=== Exercise instructions ===
Below are some records. Output the lines from the first one through the line that holds "list of edge", exactly as written, with no pictures.
____
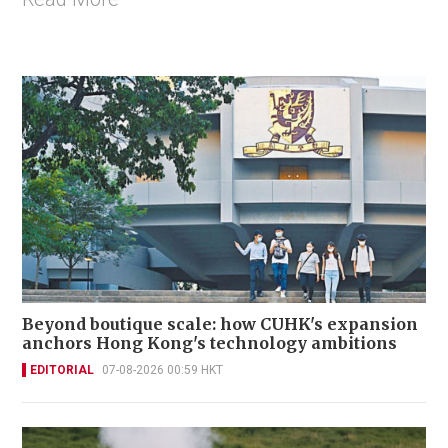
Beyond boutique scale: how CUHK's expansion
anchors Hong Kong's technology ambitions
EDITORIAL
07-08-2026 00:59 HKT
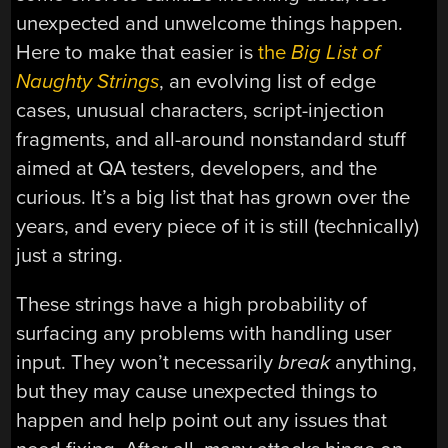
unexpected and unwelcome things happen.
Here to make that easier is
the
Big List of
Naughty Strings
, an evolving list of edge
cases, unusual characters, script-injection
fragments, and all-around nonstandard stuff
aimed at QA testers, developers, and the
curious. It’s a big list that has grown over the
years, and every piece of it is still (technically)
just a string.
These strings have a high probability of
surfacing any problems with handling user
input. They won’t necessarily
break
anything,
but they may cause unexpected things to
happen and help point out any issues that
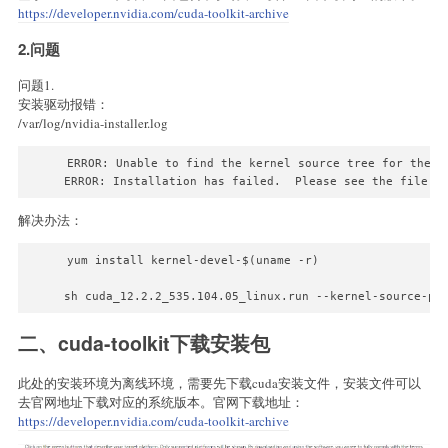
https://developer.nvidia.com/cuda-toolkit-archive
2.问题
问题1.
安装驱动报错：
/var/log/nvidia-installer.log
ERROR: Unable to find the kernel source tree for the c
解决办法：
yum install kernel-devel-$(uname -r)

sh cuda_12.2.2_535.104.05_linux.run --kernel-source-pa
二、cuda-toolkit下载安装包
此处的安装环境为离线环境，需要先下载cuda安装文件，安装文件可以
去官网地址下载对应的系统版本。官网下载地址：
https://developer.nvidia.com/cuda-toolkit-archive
____
=== Expected output ===
Beyond boutique scale: how CUHK's expansion
anchors Hong Kong's technology ambitions
EDITORIAL
07-08-2026 00:59 HKT
unexpected and unwelcome things happen.
Here to make that easier is
the
Big List of
Naughty Strings
, an evolving list of edge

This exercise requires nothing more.